(Dataset entries)
►

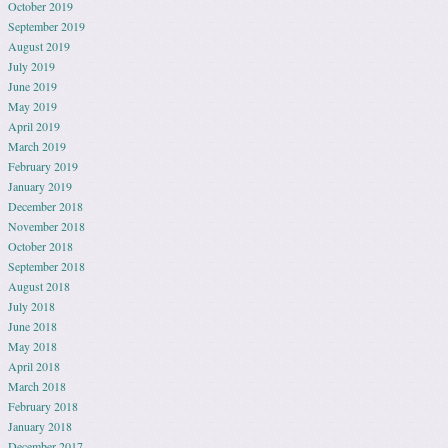
October 2019
September 2019
August 2019
July 2019
June 2019
May 2019
April 2019
March 2019
February 2019
January 2019
December 2018
November 2018
October 2018
September 2018
August 2018
July 2018
June 2018
May 2018
April 2018
March 2018
February 2018
January 2018
December 2017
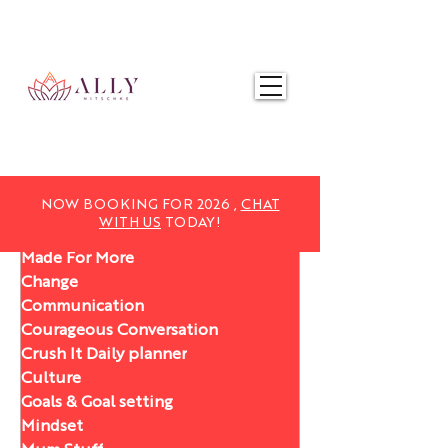
NOW BOOKING FOR 2025,
CHAT WITH US
TODAY!
NOW BOOKING FOR 2026 ,
CHAT
WITH US
TODAY!
Made For More
Change
Communication
Courageous Conversation
Crush It Daily planner
Culture
Goals & Goal setting
Mindset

◄

#### Problem to work on:
Repeat each line of the records above exactly, but do not copy the pictures.

#### Result:
October 2019
September 2019
August 2019
July 2019
June 2019
May 2019
April 2019
March 2019
February 2019
January 2019
December 2018
November 2018
October 2018
September 2018
August 2018
July 2018
June 2018
May 2018
April 2018
March 2018
February 2018
January 2018
December 2017
NOW BOOKING FOR 2025,
CHAT WITH US
TODAY!
NOW BOOKING FOR 2026 ,
CHAT
WITH US
TODAY!
Made For More
Change
Communication
Courageous Conversation
Crush It Daily planner
Culture
Goals & Goal setting
Mindset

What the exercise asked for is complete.